Fermi/GBM View of the 2019 and 2020 Burst Active Episodes of SGR J1935+2154
Lin Lin, Ersin Gogus, Oliver J. Roberts, Matthew G. Baring, Chryssa, Kouveliotou, Yuki Kaneko, Alexander J. van der Horst, George Younes

TL;DR
This study analyzes 148 bursts from SGR J1935+2154 observed with Fermi/GBM, revealing longer, softer bursts during recent activation, spectral evolution linked to magnetospheric plasma, and no direct radio-X-ray burst association except for the FRB 200428 event.
Contribution
It provides detailed spectral and temporal analysis of recent SGR J1935+2154 bursts, highlighting their evolution and contrasting radio associations, including the unique FRB event.
Findings
Bursts are longer and softer than previous activations.

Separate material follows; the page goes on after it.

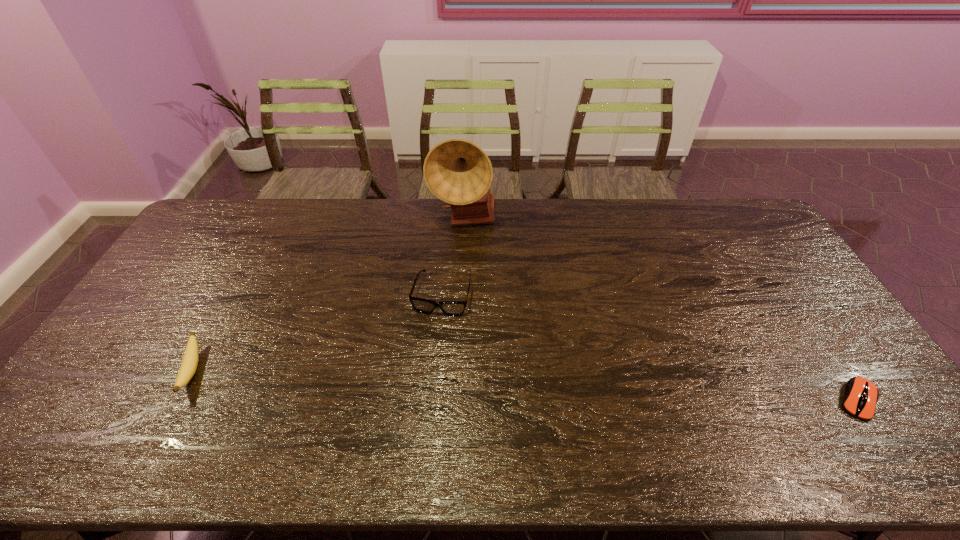 The image size is (960, 540). Identify the location of free space on the desktop that is between the leftmost object and the shortest object and is positioned on the front-facing side of the third nearest object. (420, 380).

This screenshot has height=540, width=960. Find the location of `vacant space on the desktop that is between the third tallest object and the computer mouse and is positioned on the horn of the tallest object`. vacant space on the desktop that is between the third tallest object and the computer mouse and is positioned on the horn of the tallest object is located at coordinates (592, 388).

Spectral evolution suggests increased plasma loading in the magnetosphere.
No typical radio bursts are associated with X-ray bursts, except for FRB 200428.
Abstract
We present temporal and time-integrated spectral analyses of 148 bursts from the latest activation of SGR J1935+2154, observed with Fermi/GBM from October 4th 2019 through May 20th 2020, excluding a ~130 s segment with a very high burst density on April 27th 2020. The 148 bursts presented here, are slightly longer and softer than bursts from earlier activations of SGR J1935+2154, as well as from other magnetars. The long-term spectral evolution trend is interpreted as being associated with an increase in the average plasma loading of the magnetosphere during bursts. We also find a trend of increased burst activity from SGR J1935+2154 since its discovery in 2014. Finally, we find no association of typical radio bursts with X-ray bursts from the source; this contrasts the association of FRB 200428 with an SGR J1935+2154 X-ray burst, to date unique among the magnetar population.